Prompt:
Please restate every line below exactly, without any pictures.

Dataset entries
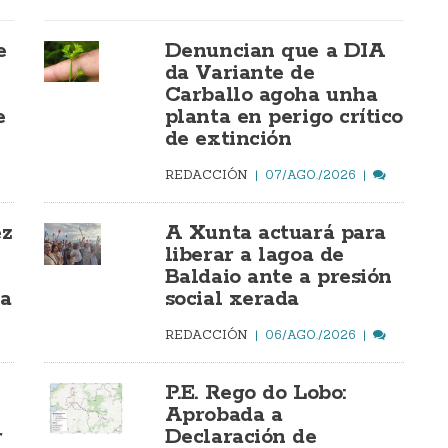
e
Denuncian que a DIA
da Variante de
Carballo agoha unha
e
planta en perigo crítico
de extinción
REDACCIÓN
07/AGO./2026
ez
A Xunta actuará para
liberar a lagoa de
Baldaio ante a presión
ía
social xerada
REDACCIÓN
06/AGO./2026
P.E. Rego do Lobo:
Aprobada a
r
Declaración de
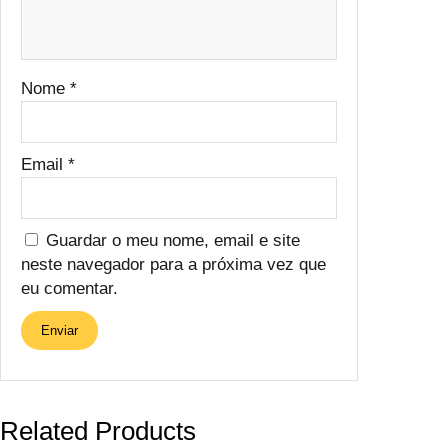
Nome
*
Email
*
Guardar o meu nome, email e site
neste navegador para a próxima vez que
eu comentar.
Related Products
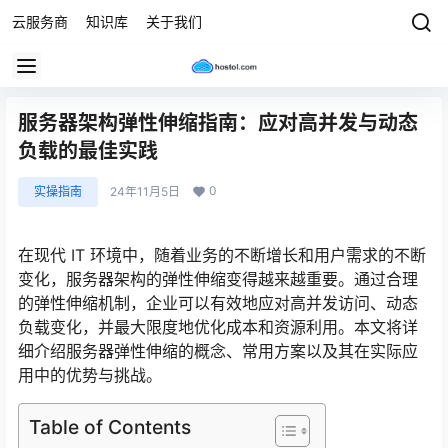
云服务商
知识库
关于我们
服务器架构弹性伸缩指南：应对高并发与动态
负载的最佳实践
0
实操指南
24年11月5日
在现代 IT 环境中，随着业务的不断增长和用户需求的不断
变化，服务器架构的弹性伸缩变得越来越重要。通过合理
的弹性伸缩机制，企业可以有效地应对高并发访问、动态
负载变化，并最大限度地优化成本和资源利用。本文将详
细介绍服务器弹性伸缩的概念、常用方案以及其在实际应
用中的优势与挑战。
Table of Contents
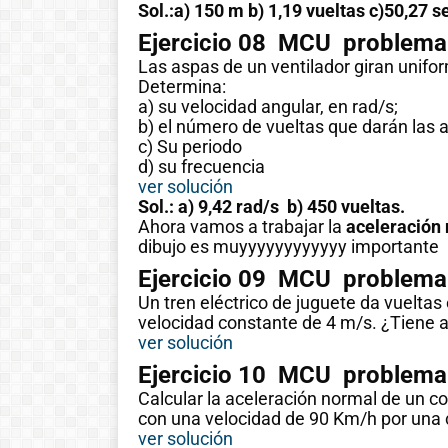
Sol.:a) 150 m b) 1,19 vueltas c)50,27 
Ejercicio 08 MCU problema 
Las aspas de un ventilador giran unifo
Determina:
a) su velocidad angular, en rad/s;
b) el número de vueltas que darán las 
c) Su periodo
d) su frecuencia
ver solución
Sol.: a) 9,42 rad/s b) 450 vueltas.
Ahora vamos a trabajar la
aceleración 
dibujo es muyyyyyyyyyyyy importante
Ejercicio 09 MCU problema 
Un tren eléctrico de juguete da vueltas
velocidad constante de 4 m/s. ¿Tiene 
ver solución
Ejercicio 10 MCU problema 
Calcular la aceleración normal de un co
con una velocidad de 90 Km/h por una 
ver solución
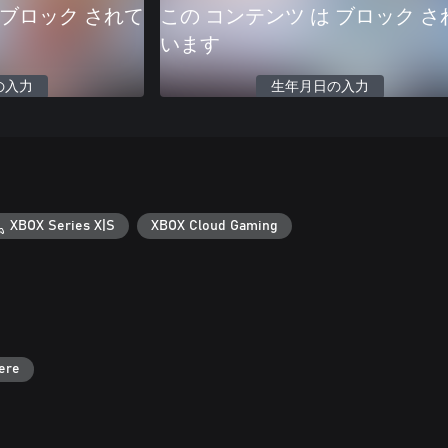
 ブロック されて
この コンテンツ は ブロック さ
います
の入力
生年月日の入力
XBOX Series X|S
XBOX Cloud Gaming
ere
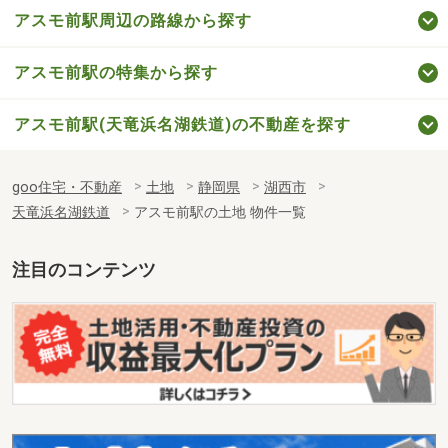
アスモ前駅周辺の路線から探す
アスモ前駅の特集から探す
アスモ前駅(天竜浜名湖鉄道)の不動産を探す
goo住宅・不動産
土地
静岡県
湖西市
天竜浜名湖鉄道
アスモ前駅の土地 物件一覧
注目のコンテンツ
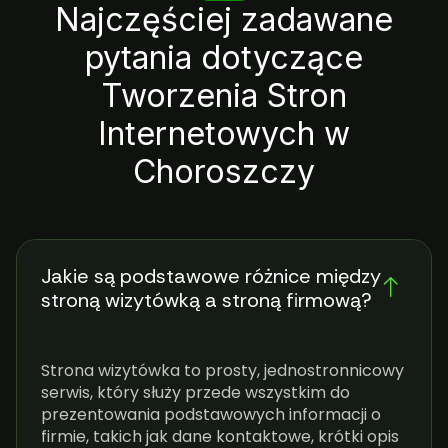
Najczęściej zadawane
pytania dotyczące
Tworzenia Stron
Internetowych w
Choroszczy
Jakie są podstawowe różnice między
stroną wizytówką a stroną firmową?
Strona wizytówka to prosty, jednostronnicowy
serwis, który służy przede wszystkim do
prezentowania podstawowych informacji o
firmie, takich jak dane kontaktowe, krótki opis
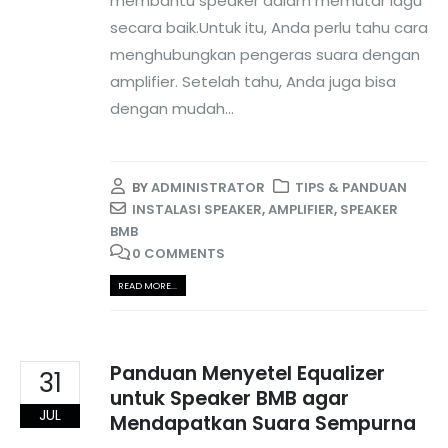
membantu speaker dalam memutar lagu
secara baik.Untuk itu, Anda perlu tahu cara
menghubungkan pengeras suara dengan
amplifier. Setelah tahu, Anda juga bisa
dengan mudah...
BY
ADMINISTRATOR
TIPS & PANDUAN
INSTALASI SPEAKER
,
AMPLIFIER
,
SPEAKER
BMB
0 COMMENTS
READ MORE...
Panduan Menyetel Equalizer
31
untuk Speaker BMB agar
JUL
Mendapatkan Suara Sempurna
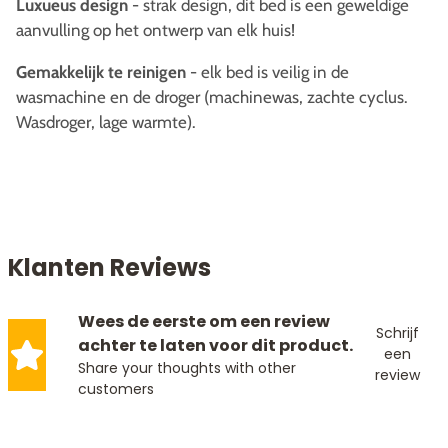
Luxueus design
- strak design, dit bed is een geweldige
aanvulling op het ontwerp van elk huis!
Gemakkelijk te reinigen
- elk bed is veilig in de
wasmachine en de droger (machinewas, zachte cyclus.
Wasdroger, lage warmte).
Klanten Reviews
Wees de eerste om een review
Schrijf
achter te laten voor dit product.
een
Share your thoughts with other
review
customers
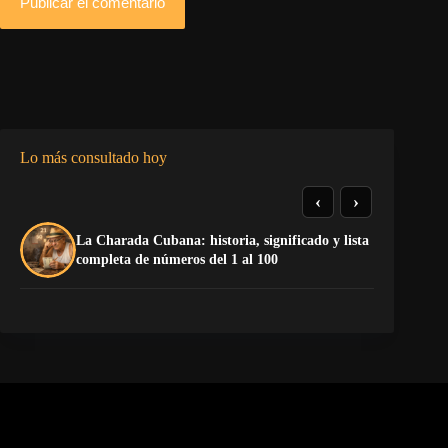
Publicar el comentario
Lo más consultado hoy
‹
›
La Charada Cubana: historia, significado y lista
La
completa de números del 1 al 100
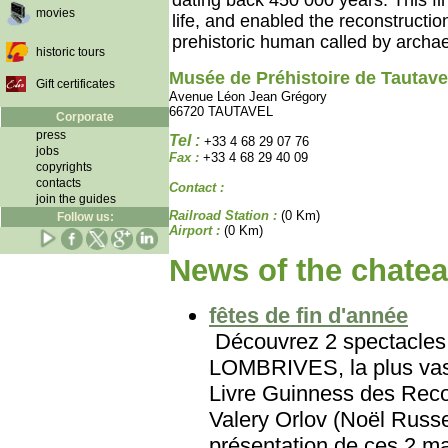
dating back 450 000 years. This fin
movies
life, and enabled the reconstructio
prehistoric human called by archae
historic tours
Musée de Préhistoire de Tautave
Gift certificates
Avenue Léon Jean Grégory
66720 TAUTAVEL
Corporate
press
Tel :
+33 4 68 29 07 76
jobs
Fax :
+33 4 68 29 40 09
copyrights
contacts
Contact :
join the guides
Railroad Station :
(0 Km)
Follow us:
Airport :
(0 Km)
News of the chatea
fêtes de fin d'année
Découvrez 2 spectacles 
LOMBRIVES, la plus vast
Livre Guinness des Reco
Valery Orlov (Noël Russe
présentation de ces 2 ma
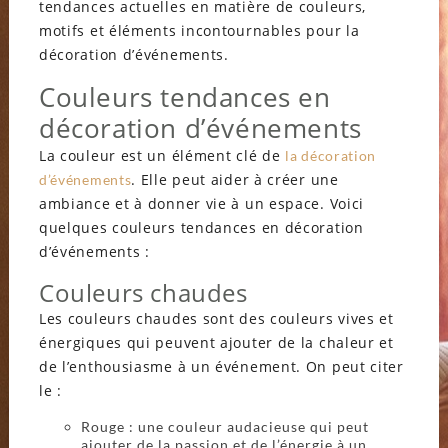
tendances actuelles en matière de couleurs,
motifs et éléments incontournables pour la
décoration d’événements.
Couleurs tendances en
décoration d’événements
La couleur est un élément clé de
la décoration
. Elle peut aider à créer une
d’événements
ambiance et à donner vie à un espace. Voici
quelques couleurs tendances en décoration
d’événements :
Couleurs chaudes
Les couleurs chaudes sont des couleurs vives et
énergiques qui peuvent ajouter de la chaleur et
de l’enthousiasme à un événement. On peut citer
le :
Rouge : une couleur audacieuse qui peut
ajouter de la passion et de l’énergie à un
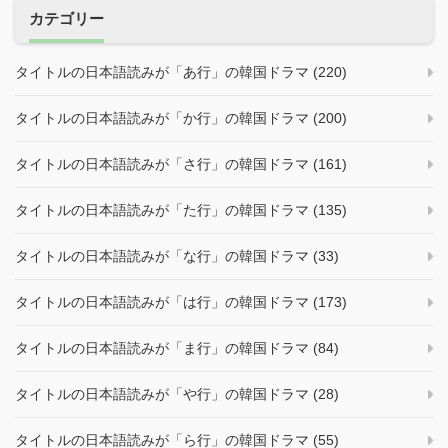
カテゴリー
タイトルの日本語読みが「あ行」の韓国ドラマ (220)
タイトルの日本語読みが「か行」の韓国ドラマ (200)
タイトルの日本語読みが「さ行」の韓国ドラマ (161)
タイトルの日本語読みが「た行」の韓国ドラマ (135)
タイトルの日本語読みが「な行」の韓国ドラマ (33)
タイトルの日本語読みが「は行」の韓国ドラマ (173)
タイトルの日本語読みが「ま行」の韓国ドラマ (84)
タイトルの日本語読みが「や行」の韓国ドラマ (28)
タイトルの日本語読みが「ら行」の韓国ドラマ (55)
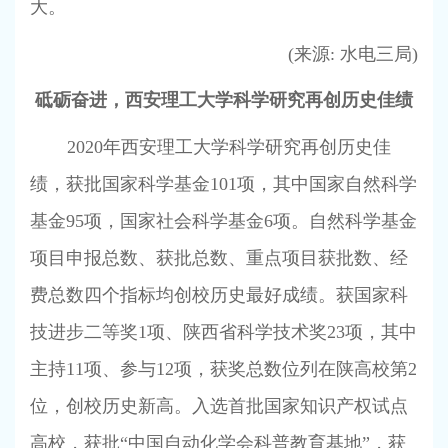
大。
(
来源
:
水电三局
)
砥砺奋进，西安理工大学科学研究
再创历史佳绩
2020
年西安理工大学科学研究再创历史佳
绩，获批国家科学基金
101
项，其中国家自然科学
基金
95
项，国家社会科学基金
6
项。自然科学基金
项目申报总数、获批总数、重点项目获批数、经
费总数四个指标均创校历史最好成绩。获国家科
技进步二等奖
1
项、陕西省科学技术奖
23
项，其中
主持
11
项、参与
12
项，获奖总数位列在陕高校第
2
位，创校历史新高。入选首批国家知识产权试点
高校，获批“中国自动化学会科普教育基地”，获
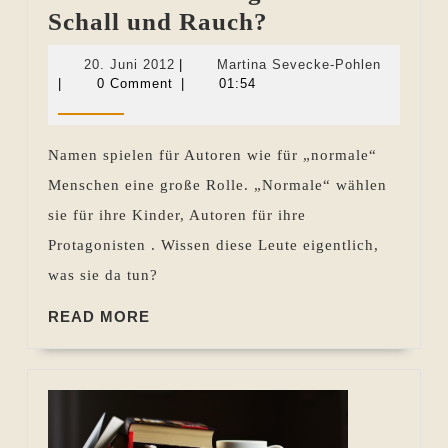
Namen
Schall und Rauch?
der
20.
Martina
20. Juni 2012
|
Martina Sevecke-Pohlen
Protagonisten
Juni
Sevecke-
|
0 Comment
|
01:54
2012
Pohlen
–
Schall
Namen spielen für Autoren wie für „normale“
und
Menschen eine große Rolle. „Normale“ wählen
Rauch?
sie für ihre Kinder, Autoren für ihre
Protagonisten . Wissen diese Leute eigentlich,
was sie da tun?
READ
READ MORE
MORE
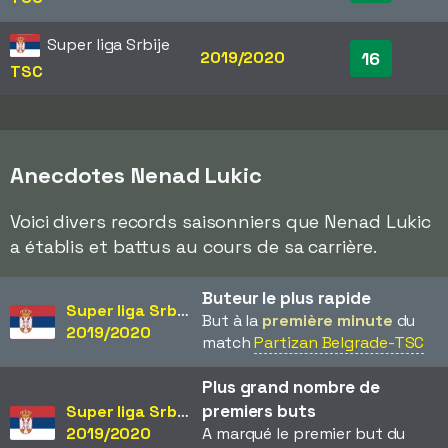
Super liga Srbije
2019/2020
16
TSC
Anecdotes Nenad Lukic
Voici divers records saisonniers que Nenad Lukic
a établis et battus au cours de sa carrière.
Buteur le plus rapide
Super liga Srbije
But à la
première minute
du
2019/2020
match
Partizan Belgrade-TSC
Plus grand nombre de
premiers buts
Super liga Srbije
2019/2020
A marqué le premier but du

Answer:
e
Denuncian que a DIA
da Variante de
Carballo agoha unha
e
planta en perigo crítico
de extinción
REDACCIÓN
07/AGO./2026
ez
A Xunta actuará para
liberar a lagoa de
Baldaio ante a presión
ía
social xerada
REDACCIÓN
06/AGO./2026
P.E. Rego do Lobo:
Aprobada a
r
Declaración de
Nome
*
Email
*
Guardar o meu nome, email e site
neste navegador para a próxima vez que
eu comentar.
Related Products
云服务商
知识库
关于我们
服务器架构弹性伸缩指南：应对高并发与动态
负载的最佳实践
0
实操指南
24年11月5日
在现代 IT 环境中，随着业务的不断增长和用户需求的不断
变化，服务器架构的弹性伸缩变得越来越重要。通过合理
的弹性伸缩机制，企业可以有效地应对高并发访问、动态
负载变化，并最大限度地优化成本和资源利用。本文将详
细介绍服务器弹性伸缩的概念、常用方案以及其在实际应
用中的优势与挑战。
Table of Contents
Sol.:a) 150 m b) 1,19 vueltas c)50,27 
Ejercicio 08 MCU problema 
Las aspas de un ventilador giran unifo
Determina:
a) su velocidad angular, en rad/s;
b) el número de vueltas que darán las 
c) Su periodo
d) su frecuencia
ver solución
Sol.: a) 9,42 rad/s b) 450 vueltas.
Ahora vamos a trabajar la
aceleración 
dibujo es muyyyyyyyyyyyy importante
Ejercicio 09 MCU problema 
Un tren eléctrico de juguete da vueltas
velocidad constante de 4 m/s. ¿Tiene 
ver solución
Ejercicio 10 MCU problema 
Calcular la aceleración normal de un co
con una velocidad de 90 Km/h por una 
ver solución
 ブロック されて
この コンテンツ は ブロック さ
います
の入力
生年月日の入力
XBOX Series X|S
XBOX Cloud Gaming
ere
アスモ前駅周辺の路線から探す
アスモ前駅の特集から探す
アスモ前駅(天竜浜名湖鉄道)の不動産を探す
goo住宅・不動産
土地
静岡県
湖西市
天竜浜名湖鉄道
アスモ前駅の土地 物件一覧
注目のコンテンツ
Najczęściej zadawane
pytania dotyczące
Tworzenia Stron
Internetowych w
Choroszczy
Jakie są podstawowe różnice między
stroną wizytówką a stroną firmową?
Strona wizytówka to prosty, jednostronnicowy
serwis, który służy przede wszystkim do
prezentowania podstawowych informacji o
firmie, takich jak dane kontaktowe, krótki opis
membantu speaker dalam memutar lagu
secara baik.Untuk itu, Anda perlu tahu cara
menghubungkan pengeras suara dengan
amplifier. Setelah tahu, Anda juga bisa
dengan mudah...
BY
ADMINISTRATOR
TIPS & PANDUAN
INSTALASI SPEAKER
,
AMPLIFIER
,
SPEAKER
BMB
0 COMMENTS
READ MORE...
Panduan Menyetel Equalizer
31
untuk Speaker BMB agar
JUL
Mendapatkan Suara Sempurna
Luxueus design
- strak design, dit bed is een geweldige
aanvulling op het ontwerp van elk huis!
Gemakkelijk te reinigen
- elk bed is veilig in de
wasmachine en de droger (machinewas, zachte cyclus.
Wasdroger, lage warmte).
Klanten Reviews
Wees de eerste om een review
Schrijf
achter te laten voor dit product.
een
Share your thoughts with other
review
customers
Publicar el comentario
Lo más consultado hoy
‹
›
La Charada Cubana: historia, significado y lista
La
completa de números del 1 al 100
dating back 450 000 years. This fin
movies
life, and enabled the reconstructio
prehistoric human called by archae
historic tours
Musée de Préhistoire de Tautave
Gift certificates
Avenue Léon Jean Grégory
66720 TAUTAVEL
Corporate
press
Tel :
+33 4 68 29 07 76
jobs
Fax :
+33 4 68 29 40 09
copyrights
contacts
Contact :
join the guides
Railroad Station :
(0 Km)
Follow us:
Airport :
(0 Km)
News of the chatea
fêtes de fin d'année
Découvrez 2 spectacles 
LOMBRIVES, la plus vast
Livre Guinness des Reco
Valery Orlov (Noël Russe
présentation de ces 2 ma
tendances actuelles en matière de couleurs,
motifs et éléments incontournables pour la
décoration d’événements.
Couleurs tendances en
décoration d’événements
La couleur est un élément clé de
la décoration
. Elle peut aider à créer une
d’événements
ambiance et à donner vie à un espace. Voici
quelques couleurs tendances en décoration
d’événements :
Couleurs chaudes
Les couleurs chaudes sont des couleurs vives et
énergiques qui peuvent ajouter de la chaleur et
de l’enthousiasme à un événement. On peut citer
le :
Rouge : une couleur audacieuse qui peut
ajouter de la passion et de l’énergie à un
カテゴリー
タイトルの日本語読みが「あ行」の韓国ドラマ (220)
タイトルの日本語読みが「か行」の韓国ドラマ (200)
タイトルの日本語読みが「さ行」の韓国ドラマ (161)
タイトルの日本語読みが「た行」の韓国ドラマ (135)
タイトルの日本語読みが「な行」の韓国ドラマ (33)
タイトルの日本語読みが「は行」の韓国ドラマ (173)
タイトルの日本語読みが「ま行」の韓国ドラマ (84)
タイトルの日本語読みが「や行」の韓国ドラマ (28)
タイトルの日本語読みが「ら行」の韓国ドラマ (55)
大。
(
来源
:
水电三局
)
砥砺奋进，西安理工大学科学研究
再创历史佳绩
2020
年西安理工大学科学研究再创历史佳
绩，获批国家科学基金
101
项，其中国家自然科学
基金
95
项，国家社会科学基金
6
项。自然科学基金
项目申报总数、获批总数、重点项目获批数、经
费总数四个指标均创校历史最好成绩。获国家科
技进步二等奖
1
项、陕西省科学技术奖
23
项，其中
主持
11
项、参与
12
项，获奖总数位列在陕高校第
2
位，创校历史新高。入选首批国家知识产权试点
高校，获批“中国自动化学会科普教育基地”，获
Namen
Schall und Rauch?
der
20.
Martina
20. Juni 2012
|
Martina Sevecke-Pohlen
Protagonisten
Juni
Sevecke-
|
0 Comment
|
01:54
2012
Pohlen
–
Schall
Namen spielen für Autoren wie für „normale“
und
Menschen eine große Rolle. „Normale“ wählen
Rauch?
sie für ihre Kinder, Autoren für ihre
Protagonisten . Wissen diese Leute eigentlich,
was sie da tun?
READ
READ MORE
MORE
Super liga Srbije
2019/2020
16
TSC
Anecdotes Nenad Lukic
Voici divers records saisonniers que Nenad Lukic
a établis et battus au cours de sa carrière.
Buteur le plus rapide
Super liga Srbije
But à la
première minute
du
2019/2020
match
Partizan Belgrade-TSC
Plus grand nombre de
premiers buts
Super liga Srbije
2019/2020
A marqué le premier but du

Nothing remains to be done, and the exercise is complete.